Roger Daltrey singles chronology
| "Leon" (1978) | "Free Me" (1980) | "Without Your Love" (1980) |

Official audio
- "Free Me" on YouTube

= Free Me (Roger Daltrey song) =

1980 single by Roger Daltrey

"Free Me" is a song written by Russ Ballard and performed by the English rock singer Roger Daltrey, the lead vocalist for the English rock band the Who. The song is on Daltrey's fourth solo studio album McVicar, and in the drama film McVicar (both 1980).

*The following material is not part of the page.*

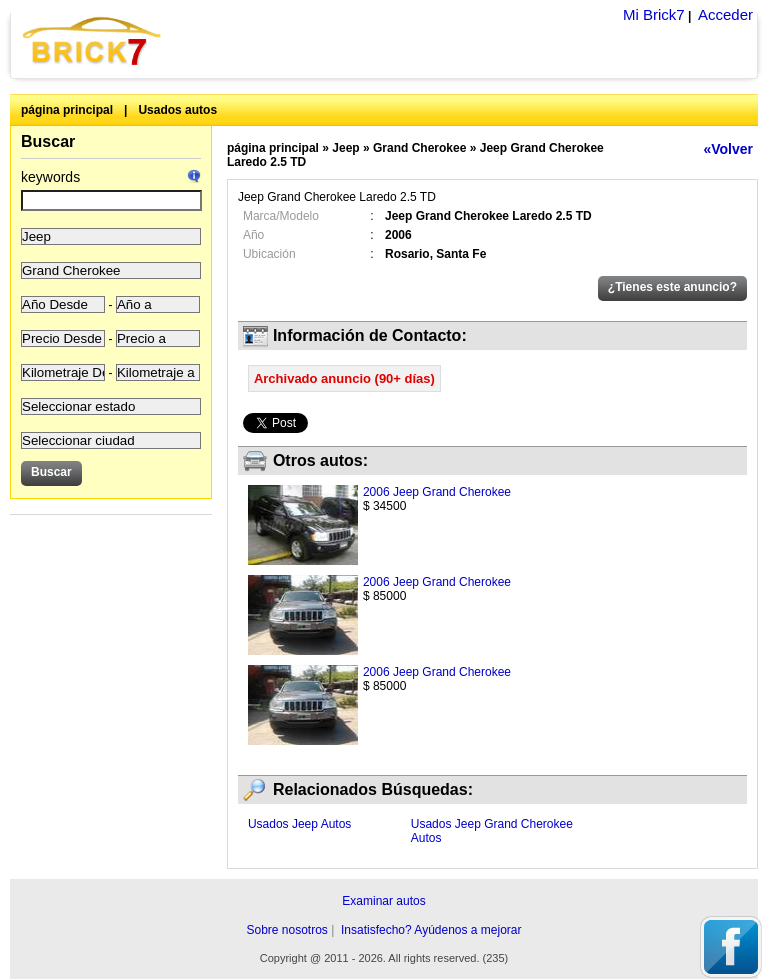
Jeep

== Background and recording ==
"Free Me" was on Daltrey's solo studio album McVicar. The song was written for the soundtrack of the film McVicar, a bio-pic of the English bank robber John McVicar, that was produced by Daltrey and also featured him in the starring role.

The single was produced by Jeff Wayne and recorded at Advision Studios, London with Daltrey's vocals recorded at AIR Studios, Montserrat, West Indies.

== Charts ==
The single reached No. 39 on the UK singles chart and No. 53 on the US Billboard Hot 100.